Timothy Crews, Thomas Cox, Lee DeHaan, Sivaramakrishna Damaraju, Wes Jackson, Pheonah Nabukalu, David Van Tassel, and Shuwen Wang

To meet the global food challenge of 2050, and well beyond, there is a growing consensus that farmers will need to produce more food using fewer and fewer chemical, energy, and machine inputs. In order to achieve this, numerous researchers have called for a transition from input intensification to ecological (or sustainable) intensification. Agroecosystem characteristics that have been targeted for improvement through ecological intensification include fertilizer and water uptake efficiencies, greenhouse gas emissions, soil quality including nutrient stocks and organic matter, and crop loss to insects and pathogens.
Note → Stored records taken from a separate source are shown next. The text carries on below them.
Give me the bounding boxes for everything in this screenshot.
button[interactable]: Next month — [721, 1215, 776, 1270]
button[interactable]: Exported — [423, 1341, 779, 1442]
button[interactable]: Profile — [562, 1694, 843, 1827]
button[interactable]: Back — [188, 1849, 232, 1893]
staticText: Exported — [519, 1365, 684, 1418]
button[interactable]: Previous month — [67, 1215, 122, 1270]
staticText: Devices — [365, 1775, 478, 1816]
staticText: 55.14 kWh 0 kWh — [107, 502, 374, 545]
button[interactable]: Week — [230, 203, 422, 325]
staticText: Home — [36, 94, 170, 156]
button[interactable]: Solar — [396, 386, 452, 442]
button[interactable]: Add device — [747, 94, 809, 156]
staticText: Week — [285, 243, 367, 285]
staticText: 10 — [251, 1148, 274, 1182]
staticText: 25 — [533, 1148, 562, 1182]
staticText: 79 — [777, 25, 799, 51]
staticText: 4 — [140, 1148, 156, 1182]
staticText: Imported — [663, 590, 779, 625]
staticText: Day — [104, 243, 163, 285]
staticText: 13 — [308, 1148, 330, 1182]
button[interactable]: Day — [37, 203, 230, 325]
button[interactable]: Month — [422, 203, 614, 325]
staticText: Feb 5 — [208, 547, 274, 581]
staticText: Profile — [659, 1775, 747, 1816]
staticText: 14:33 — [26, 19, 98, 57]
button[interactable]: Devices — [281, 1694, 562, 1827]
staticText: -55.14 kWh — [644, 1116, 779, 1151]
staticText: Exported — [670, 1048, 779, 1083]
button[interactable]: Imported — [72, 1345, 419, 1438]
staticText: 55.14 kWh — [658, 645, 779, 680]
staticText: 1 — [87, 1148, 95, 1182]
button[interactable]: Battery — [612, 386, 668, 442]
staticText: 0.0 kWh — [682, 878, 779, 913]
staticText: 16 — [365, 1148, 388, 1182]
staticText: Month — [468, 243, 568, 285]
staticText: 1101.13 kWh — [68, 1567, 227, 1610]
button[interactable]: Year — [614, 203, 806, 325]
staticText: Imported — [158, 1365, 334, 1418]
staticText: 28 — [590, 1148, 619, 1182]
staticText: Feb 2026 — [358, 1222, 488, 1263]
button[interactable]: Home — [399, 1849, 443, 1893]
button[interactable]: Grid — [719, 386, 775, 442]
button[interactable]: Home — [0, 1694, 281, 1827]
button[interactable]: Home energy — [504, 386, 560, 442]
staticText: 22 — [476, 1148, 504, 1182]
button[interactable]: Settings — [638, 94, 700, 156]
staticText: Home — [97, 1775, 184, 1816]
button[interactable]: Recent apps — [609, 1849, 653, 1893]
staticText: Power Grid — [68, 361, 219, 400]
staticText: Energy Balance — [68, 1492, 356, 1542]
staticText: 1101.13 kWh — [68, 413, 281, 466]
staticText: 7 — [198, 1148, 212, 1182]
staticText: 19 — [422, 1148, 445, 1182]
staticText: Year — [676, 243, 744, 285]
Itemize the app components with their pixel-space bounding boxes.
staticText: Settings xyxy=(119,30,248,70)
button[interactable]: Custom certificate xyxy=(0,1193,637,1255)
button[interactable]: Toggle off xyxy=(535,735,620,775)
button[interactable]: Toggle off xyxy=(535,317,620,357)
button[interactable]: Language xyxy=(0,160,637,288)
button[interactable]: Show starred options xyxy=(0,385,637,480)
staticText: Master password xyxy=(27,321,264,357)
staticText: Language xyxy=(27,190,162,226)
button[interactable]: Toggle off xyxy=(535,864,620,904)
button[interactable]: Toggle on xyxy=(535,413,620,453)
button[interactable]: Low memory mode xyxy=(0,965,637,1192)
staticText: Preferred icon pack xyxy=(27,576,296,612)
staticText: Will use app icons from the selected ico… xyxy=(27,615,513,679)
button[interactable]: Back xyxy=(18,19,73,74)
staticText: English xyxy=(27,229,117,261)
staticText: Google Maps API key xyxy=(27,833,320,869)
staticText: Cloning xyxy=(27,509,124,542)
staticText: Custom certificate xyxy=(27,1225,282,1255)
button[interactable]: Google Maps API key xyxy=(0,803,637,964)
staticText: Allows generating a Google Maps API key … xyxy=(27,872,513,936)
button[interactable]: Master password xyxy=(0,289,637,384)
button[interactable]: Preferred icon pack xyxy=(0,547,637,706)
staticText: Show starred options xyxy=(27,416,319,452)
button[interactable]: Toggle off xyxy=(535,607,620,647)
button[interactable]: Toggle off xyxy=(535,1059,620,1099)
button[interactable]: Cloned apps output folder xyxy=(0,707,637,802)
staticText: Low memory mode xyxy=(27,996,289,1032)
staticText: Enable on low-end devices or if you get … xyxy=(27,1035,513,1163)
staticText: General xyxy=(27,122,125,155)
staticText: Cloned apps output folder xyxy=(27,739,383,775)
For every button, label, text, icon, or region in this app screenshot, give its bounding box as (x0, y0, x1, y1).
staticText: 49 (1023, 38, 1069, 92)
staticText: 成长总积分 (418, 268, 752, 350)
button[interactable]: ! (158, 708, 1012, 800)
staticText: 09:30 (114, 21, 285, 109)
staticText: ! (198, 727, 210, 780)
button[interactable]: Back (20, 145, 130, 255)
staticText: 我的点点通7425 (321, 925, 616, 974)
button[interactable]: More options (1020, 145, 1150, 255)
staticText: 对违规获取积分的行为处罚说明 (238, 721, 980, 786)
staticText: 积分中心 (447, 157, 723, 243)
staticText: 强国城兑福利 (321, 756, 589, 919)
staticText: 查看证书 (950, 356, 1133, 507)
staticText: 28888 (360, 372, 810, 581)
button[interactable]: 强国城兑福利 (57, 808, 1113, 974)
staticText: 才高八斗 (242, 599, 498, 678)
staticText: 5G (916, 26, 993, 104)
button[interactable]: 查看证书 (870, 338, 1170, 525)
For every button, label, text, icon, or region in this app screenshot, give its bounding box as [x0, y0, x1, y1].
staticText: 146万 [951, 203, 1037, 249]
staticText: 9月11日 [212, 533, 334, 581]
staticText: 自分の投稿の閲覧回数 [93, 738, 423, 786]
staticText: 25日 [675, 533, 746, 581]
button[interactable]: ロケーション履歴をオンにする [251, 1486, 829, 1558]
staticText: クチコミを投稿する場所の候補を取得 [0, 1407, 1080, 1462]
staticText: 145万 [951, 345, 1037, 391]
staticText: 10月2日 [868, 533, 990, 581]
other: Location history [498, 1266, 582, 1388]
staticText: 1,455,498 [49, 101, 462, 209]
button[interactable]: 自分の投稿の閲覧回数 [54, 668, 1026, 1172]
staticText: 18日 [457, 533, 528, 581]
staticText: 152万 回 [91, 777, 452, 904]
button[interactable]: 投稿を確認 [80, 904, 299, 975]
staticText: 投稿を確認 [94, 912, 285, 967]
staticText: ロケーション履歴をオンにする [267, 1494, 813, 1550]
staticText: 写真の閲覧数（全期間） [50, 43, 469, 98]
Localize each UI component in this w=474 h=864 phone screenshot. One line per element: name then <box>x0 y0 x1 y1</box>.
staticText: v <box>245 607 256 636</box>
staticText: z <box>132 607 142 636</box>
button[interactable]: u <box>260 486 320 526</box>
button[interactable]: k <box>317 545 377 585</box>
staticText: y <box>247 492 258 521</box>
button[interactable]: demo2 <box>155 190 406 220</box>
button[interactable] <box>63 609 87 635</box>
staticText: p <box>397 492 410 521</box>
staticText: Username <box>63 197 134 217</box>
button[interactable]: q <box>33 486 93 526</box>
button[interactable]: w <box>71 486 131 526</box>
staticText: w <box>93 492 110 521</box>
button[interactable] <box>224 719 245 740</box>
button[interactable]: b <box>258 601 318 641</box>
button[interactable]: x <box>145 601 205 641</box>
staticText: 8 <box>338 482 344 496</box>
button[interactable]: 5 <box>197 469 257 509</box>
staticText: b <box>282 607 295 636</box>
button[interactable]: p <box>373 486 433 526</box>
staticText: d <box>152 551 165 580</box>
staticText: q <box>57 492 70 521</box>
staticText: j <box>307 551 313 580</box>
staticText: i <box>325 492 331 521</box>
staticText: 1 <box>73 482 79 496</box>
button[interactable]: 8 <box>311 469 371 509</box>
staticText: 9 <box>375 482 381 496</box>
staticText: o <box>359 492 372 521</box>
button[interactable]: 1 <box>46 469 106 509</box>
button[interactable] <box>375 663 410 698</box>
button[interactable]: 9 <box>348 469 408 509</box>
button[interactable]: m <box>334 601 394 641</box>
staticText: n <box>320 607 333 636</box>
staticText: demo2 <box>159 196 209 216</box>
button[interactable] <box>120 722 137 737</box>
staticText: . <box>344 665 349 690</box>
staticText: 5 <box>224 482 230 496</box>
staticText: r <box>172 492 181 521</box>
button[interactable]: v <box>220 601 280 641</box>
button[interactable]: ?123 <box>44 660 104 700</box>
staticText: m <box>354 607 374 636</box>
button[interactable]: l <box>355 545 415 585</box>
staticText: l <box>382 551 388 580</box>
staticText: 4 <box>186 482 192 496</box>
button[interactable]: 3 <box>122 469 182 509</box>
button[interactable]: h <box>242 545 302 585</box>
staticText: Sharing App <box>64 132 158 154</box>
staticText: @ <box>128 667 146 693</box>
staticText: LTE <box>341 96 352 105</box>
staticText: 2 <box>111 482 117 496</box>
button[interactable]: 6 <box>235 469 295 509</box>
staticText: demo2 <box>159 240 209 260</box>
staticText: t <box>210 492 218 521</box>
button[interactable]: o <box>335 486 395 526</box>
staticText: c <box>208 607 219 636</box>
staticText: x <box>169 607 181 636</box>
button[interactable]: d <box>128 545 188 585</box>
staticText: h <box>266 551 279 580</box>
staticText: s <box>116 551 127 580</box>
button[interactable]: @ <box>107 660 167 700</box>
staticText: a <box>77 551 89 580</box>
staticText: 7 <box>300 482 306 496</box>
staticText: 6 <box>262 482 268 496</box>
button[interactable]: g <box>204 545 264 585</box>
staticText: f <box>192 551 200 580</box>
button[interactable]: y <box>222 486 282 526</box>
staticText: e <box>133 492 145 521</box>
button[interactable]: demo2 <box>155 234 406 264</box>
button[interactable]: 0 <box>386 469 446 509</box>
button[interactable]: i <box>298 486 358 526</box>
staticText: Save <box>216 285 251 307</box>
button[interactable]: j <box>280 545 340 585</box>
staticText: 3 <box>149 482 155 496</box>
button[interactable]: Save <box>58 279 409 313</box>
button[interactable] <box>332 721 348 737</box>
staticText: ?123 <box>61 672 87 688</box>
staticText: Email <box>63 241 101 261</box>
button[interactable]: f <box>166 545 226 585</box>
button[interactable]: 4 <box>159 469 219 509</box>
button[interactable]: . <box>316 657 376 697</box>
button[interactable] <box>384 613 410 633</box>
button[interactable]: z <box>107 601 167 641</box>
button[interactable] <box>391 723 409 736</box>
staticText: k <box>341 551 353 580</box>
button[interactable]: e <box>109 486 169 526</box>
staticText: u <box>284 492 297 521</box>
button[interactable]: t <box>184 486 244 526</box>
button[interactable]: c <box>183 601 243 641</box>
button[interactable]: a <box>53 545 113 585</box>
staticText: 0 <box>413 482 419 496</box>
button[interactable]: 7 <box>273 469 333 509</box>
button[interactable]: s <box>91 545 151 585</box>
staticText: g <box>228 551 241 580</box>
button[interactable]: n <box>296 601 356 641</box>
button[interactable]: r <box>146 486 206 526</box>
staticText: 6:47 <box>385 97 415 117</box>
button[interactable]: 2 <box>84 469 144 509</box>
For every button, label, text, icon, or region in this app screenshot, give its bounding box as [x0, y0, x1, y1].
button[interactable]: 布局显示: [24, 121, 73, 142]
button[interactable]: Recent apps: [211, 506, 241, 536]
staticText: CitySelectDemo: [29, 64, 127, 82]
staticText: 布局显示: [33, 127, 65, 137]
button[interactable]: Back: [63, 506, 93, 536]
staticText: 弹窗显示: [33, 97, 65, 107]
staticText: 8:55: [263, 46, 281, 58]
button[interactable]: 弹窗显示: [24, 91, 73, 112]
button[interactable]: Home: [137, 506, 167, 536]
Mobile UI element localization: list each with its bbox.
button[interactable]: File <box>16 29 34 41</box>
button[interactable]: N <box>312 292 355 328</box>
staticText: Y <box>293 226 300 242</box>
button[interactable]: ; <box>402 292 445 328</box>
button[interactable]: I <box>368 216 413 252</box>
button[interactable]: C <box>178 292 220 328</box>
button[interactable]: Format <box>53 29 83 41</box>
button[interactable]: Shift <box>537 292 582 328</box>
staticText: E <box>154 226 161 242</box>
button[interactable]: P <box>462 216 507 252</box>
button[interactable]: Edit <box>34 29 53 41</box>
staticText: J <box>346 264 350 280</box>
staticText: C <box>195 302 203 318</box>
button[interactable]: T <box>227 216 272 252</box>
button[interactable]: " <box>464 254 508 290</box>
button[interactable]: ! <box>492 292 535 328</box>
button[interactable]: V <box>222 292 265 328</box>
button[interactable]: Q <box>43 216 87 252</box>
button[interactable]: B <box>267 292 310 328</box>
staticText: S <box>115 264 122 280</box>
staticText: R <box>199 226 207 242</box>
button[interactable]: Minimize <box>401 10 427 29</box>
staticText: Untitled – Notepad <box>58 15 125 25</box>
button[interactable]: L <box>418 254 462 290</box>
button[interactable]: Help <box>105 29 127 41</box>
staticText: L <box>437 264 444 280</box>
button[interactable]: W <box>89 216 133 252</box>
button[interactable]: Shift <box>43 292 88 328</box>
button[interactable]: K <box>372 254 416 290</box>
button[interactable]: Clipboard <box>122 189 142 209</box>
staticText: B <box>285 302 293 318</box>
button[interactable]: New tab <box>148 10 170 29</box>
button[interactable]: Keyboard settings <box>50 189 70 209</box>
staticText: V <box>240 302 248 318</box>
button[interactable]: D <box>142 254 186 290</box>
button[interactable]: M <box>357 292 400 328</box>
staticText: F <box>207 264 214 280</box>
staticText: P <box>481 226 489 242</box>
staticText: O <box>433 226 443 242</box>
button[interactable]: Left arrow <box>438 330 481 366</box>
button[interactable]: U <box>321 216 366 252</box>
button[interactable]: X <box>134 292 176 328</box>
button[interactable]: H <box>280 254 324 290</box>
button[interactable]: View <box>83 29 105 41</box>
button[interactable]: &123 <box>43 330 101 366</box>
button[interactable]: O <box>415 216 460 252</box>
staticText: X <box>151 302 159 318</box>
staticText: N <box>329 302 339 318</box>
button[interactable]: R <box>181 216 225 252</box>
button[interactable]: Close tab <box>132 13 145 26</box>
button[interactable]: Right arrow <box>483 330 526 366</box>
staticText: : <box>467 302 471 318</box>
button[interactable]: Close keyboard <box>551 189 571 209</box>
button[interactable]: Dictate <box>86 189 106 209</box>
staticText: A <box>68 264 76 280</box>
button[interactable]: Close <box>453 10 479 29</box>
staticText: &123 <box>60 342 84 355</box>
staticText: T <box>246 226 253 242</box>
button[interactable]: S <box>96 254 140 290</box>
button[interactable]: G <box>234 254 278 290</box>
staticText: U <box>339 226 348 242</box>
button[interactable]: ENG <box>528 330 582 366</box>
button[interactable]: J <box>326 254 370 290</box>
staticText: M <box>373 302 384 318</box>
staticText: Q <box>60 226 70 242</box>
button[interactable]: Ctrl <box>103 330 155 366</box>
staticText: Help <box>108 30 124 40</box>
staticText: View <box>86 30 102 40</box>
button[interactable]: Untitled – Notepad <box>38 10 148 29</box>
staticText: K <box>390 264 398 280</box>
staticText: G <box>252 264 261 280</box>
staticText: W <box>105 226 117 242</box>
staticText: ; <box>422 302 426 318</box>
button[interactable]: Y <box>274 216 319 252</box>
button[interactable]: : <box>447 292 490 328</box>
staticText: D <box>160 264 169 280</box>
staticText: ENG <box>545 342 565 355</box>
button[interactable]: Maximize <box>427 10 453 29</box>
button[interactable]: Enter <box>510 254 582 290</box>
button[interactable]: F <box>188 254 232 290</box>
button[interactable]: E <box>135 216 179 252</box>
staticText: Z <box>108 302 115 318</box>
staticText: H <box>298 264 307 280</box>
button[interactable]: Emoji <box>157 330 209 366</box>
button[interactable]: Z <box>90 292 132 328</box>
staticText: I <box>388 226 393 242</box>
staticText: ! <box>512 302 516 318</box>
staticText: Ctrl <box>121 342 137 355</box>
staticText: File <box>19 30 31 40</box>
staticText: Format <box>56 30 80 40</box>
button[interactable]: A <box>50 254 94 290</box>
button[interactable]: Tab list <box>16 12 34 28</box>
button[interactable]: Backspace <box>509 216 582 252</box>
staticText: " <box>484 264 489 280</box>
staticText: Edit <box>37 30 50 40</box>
For ecological intensification to deliver on the high hopes and expectations that have been identified by agronomists and ecologists, it will be necessary to address the very nature of our annual crop ecosystems. Low nutrient retention, loss of soil organic carbon, inefficient use of water, and high prevalence of pest organisms are inherent attributes of low-diversity ecosystems held at early stages of succession or ecosystem development--i.e., annual single-genotype monocultures. In contrast, landscapes that are further along in succession or ecosystem development--i.e., landscapes with perennial vegetation and greater interspecies and intraspecies diver-sity--are generally superior with respect to their numerous regulating, supporting, and provisioning ecosystem services relevant to agriculture, including nutrient and carbon retention and water uptake efficiency, regulation of pest populations, and net primary productivity.

The goal of shifting agriculture toward a higher functional stage of ecosystem development is limited by the availability of perennial crops. The Land Institute (www.landinstitute.org) and collaborating researchers from numerous institutions around the world are working to develop unique genetics that allow high grain yields from herbaceous perennial plants. Breeding approaches include (1) wide hybrid crosses between annual grains and related perennial species in order to introgress the perennial habit into the annual grain, and (2) rapid domes-tication--i.e., cycles of selection and inter-mating to fix and improve on traits such as nonshat-tering, free threshing, increased seed size, and reduced dormancy.

Perennial rice, wheat, and sorghum are examples of the wide-hybridization efforts, while KernzaTm wheatgrass and Silphium oilseed crops are examples of rapid domestication. These perennial crops are unlike any ever seen in wild ecosystems or in agricultural fields, and thus we anticipate unique challenges in developing a new set of management practices for them. As perennial grains are planted at larger scales, they must be studied carefully to document the expected benefits and identify additional challenges. Watershed-scale advantages of perennial grains will need to be documented to inform policy.

Over the next ten years, we must lay the groundwork for additional perennial grain, pulse, fiber, and oilseed crops. New domestication efforts directed at current wild perennials require many years to select promising domesticates. Similarly, establishing wide-hybrid populations that would be useful to conventional breeding programs requires numerous generations. In order to achieve ecological intensification with perennials by 2050, a long-term global effort will be essential.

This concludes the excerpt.